Mutlak üstünlük’ten, ‘mutlak kendine yetebilme’ye

Sömürgeciliğin ekonomi-politik felsefesi olan ‘Merkantilizm’, ‘devletin ekonomiye müdehalesi’nin yanı sıra, ‘ticaretin önceliği’ni savunuyordu. ‘Fizyokrasi’ ise ‘bırakınız yapsınlar, bırakınız geçsinler’ deyip daha liberal bir ekonomik sistemi ve ‘tarım’ın, ‘üretimin önceliği’ni savunmuşlardı. 17. Yüzyıl’dan bu yana bu kavga bitmemiştir.

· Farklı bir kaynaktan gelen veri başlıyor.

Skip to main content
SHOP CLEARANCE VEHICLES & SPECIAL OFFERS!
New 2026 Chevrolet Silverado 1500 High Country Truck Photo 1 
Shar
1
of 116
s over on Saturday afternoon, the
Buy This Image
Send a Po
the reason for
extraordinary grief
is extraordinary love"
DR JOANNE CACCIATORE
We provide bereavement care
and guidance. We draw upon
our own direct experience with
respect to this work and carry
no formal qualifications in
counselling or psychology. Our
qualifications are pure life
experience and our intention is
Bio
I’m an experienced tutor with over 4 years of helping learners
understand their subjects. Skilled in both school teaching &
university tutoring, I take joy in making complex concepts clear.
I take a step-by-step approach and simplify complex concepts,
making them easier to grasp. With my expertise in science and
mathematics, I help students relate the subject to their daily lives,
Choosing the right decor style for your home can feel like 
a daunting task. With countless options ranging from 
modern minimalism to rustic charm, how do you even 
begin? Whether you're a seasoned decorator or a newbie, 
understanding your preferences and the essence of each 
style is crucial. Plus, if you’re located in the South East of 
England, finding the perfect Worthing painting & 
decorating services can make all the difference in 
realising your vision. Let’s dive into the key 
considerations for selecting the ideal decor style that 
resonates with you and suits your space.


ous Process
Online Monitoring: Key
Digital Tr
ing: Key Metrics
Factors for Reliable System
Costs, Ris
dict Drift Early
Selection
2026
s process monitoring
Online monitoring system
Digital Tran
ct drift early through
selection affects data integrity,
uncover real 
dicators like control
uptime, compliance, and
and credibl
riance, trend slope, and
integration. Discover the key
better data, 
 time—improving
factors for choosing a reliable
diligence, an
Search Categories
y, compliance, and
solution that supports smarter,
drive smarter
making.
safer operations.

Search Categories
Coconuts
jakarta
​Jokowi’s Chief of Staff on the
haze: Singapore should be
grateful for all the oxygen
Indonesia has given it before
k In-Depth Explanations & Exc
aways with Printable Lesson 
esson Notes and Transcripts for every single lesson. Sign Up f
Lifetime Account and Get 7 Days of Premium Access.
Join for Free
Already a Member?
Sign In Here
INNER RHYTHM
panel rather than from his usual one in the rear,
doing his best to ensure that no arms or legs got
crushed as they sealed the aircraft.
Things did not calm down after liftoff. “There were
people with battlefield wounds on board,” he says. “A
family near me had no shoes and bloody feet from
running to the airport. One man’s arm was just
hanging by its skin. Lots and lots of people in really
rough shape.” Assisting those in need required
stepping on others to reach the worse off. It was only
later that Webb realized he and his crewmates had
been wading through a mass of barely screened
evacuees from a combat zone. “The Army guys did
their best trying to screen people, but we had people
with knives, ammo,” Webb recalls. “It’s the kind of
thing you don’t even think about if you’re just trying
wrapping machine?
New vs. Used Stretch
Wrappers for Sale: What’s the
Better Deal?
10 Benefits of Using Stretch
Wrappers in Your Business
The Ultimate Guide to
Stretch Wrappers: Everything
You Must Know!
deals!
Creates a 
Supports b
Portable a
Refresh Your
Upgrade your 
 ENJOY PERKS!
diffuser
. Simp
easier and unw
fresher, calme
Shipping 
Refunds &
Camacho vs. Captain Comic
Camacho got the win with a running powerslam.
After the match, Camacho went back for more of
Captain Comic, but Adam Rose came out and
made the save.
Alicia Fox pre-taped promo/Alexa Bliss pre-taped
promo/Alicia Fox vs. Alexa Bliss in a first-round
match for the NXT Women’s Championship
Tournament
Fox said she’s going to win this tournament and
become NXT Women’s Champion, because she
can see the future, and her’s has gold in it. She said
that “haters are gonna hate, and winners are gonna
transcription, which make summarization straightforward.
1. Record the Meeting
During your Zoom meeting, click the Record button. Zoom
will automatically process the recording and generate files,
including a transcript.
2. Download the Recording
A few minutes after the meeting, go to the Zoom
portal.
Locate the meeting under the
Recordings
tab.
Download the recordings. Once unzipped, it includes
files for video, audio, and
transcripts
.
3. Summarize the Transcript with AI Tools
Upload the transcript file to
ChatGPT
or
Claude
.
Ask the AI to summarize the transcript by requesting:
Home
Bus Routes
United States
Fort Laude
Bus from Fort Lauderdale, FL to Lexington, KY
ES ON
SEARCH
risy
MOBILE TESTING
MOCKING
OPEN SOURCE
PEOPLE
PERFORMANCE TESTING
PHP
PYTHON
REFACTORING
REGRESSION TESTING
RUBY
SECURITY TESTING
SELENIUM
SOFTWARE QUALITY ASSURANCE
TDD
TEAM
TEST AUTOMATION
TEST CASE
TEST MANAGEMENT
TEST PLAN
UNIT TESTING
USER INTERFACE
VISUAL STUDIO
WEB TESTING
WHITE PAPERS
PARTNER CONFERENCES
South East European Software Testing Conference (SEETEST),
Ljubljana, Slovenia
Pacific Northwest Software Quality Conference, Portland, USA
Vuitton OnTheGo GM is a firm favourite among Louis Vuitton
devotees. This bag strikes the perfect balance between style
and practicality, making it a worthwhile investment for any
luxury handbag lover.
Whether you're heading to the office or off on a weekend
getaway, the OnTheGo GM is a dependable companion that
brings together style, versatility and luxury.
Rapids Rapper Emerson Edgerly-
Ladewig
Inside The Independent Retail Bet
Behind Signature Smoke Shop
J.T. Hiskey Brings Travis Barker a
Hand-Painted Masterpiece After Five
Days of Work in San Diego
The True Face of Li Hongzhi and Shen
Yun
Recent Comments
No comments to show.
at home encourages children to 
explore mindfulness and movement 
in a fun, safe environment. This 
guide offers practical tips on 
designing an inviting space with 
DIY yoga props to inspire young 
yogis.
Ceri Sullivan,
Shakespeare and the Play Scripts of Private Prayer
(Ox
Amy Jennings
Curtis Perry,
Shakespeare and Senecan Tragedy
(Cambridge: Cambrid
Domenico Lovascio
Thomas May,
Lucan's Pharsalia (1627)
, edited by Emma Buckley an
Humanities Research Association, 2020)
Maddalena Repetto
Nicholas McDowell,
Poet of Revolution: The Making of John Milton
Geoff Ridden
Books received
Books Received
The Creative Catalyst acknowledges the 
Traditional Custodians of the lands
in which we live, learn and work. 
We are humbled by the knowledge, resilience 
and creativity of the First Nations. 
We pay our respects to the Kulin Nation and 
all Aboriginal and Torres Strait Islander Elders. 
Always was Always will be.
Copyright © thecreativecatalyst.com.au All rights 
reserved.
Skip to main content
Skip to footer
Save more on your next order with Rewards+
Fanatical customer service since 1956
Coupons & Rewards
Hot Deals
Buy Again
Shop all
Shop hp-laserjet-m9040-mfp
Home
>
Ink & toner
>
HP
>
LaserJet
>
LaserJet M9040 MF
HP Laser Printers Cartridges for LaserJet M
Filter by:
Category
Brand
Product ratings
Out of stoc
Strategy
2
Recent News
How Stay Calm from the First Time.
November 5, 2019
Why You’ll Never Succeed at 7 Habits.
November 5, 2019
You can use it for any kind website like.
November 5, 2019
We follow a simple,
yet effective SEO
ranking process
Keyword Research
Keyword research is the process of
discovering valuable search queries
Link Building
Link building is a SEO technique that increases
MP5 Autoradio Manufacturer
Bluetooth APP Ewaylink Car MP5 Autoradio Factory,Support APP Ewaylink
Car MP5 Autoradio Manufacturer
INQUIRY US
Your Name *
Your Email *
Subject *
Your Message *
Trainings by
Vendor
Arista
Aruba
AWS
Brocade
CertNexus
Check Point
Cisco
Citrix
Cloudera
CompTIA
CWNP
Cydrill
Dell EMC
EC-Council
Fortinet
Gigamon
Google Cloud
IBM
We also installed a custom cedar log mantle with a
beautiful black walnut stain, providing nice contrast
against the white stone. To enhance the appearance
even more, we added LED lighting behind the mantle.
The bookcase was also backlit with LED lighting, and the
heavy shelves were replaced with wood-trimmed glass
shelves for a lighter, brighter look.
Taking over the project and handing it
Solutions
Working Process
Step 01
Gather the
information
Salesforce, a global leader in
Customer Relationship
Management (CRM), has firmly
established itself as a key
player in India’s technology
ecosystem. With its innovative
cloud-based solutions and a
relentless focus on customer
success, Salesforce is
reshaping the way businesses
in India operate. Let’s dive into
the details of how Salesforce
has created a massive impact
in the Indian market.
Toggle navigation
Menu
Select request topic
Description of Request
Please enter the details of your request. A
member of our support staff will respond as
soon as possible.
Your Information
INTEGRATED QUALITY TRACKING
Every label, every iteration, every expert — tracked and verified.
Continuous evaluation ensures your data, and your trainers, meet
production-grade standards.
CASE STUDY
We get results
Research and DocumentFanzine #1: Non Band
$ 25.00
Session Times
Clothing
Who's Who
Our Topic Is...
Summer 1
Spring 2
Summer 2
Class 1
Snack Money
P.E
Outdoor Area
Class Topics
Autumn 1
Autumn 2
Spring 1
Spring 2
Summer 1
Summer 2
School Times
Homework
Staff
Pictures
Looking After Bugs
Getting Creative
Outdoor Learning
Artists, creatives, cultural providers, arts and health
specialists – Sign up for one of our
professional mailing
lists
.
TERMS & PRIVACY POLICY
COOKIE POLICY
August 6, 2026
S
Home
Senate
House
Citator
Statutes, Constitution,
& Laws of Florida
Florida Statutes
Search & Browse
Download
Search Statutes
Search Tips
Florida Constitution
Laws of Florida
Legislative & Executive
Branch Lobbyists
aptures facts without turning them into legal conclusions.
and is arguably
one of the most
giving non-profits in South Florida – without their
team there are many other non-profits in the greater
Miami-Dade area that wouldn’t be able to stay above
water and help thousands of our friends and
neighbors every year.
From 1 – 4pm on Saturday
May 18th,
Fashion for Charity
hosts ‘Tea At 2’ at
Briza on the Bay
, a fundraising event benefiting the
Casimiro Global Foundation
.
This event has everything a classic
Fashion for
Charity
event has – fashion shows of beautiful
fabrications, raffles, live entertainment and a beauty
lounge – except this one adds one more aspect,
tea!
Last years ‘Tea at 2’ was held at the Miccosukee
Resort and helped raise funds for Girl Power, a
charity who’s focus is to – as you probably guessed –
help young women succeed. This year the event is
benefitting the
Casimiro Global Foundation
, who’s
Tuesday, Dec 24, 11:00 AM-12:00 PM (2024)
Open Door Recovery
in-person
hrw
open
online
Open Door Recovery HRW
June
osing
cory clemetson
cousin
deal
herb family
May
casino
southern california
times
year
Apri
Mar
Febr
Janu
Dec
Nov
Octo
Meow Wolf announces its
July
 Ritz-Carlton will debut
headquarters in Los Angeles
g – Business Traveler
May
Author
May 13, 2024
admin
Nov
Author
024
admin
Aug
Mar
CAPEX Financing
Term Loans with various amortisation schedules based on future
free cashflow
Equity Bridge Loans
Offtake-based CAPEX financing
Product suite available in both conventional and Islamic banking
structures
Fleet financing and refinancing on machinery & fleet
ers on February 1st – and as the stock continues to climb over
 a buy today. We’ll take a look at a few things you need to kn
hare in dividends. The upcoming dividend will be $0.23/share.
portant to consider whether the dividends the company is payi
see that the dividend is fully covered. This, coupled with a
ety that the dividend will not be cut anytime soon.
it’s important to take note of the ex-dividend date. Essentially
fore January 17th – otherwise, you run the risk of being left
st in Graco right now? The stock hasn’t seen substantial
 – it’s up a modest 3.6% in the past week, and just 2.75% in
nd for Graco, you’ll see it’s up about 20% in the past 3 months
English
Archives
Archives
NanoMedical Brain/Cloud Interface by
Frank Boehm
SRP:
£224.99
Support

Bölgesel ve küresel ticaret adına, bir başka felsefi savaş ise Adam Smith’in ‘mutlak üstünlük’ yaklaşımı ile David Ricardo’nun ‘karşılaştırmalı üstünlük’ yaklaşımı arasında yaşanmıştı. İki ‘Siyah Kuğu’, ‘Kovid-19’ küresel virüs salgını ve Rusya-Ukrayna Savaşı, hem ‘mutlak üstünlük’ü, hem de ‘karşılaştırmalı üstünlük’ü tartışmalı hale getirdi.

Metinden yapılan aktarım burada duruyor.